In 2007, as numerical growth continued, the congregation bought its first building, completing a strategic plan and a capital campaign in four months. Says Kornitzer, “If you had asked me three years ago if we would have all of the talent and all of the gifts that we needed to move forward with this project I would have had to scratch my head and wonder. And then as we began to move forward it became clear that we had the top people in the state in this congregation.”
“Every single person that we needed, every skill that we needed,” she says, “showed up and gave us their time. Busy people, people whose lives are very, very full, gave of their time and their expertise, and we became a well-oiled machine moving forward with the project, and everything fell into place and there were miracles left and right. Every time we turned around something special was happening.”
In the midst of the building project the congregation experienced a hurtful attack in the form of anonymous negative emails and blog postings that threatened to divide the congregation around the issue of purchasing the building.
The congregation and Kornitzer met it head on. “I used to be a mediator,” Kornitzer says. “I walk toward conflict.” At this point about a third of the congregation was not in favor of buying the building, she says. “We took a couple of months to build consensus and in the end there were only two votes against it.
“The emails could have been extremely disruptive but we chose to shine light on it and be empowered by our strength and our sense of community,” she says. “It was tough and it was very empowering.” The emails had been sent to a group of 20 or so people. “We responded by sending it to everyone. I wrote a letter and the president wrote a letter within hours and on Sunday I addressed the conflict during worship and then we had a congregational meeting. We stood in our closing circle and looked in each other’s eyes and affirmed who we were as a community of faith.” Another attack came a few months later and the congregation made the same response.
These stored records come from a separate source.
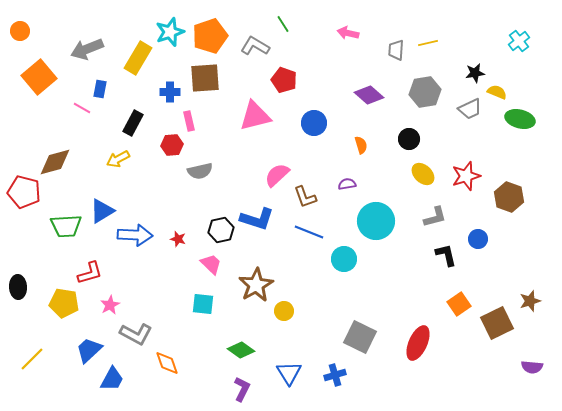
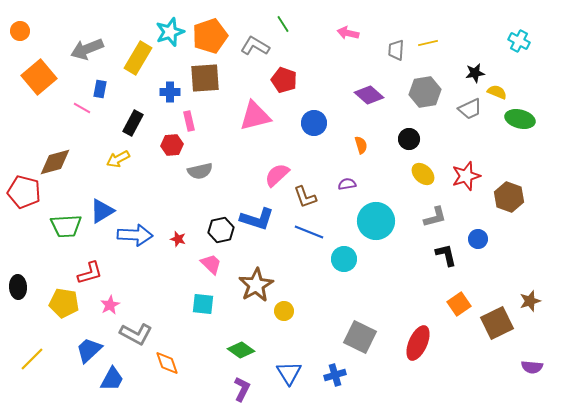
cyan cross at (519, 41): rotated 25 degrees counterclockwise
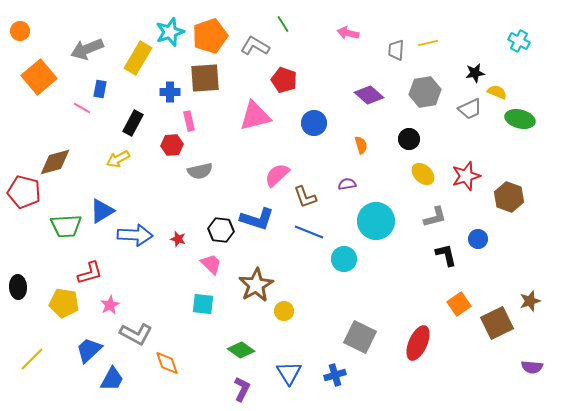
black hexagon at (221, 230): rotated 20 degrees clockwise
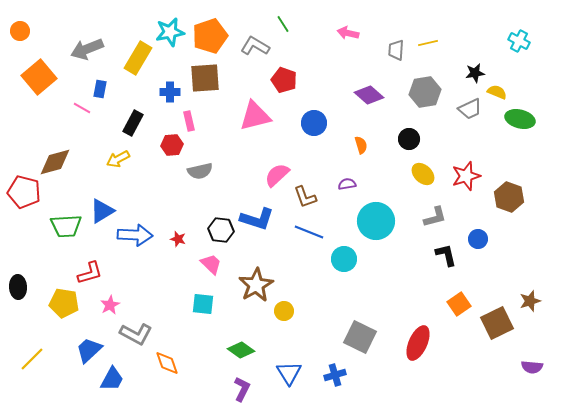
cyan star at (170, 32): rotated 8 degrees clockwise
A year before the purchase of the building Kornitzer’s life partner, Richard, died. “When I pulled back from my ministerial responsibilities to be with him in his last months the congregation came together to support us, minister to us, and to minister to themselves. They did it with love and spirit and heart in such a way that we felt very nurtured and the congregation learned who they really are and what their hearts are made of and how much they had to give.”
Kornitzer says the congregation has had an influx of more than 80 newcomers since it began meeting in its new space in February 2009. “We’re developing ways to fully embrace this growth in every aspect of congregational life,” she says. The new location is highly visible and is across from a homeless shelter, which with UUCSC is partnered.
“This was not a great time to be moving forward with a capital campaign,” Kornitzer says. “But these folks believe in themselves. They kept their spirit alive and fresh and happy throughout the entire process of buying and renovating a building, which can be a pretty intense opportunity for burnout. They were dancing and singing through it.”
Adds congregation president Tracy Hart, “There’s a respect here. There’s a gratitude for people’s talents and gifts. There’s an emotional and spiritual maturity that helps us get anything done. Any kind of problem that we have is solved because we just say, OK, well how can we do it? We can do it.”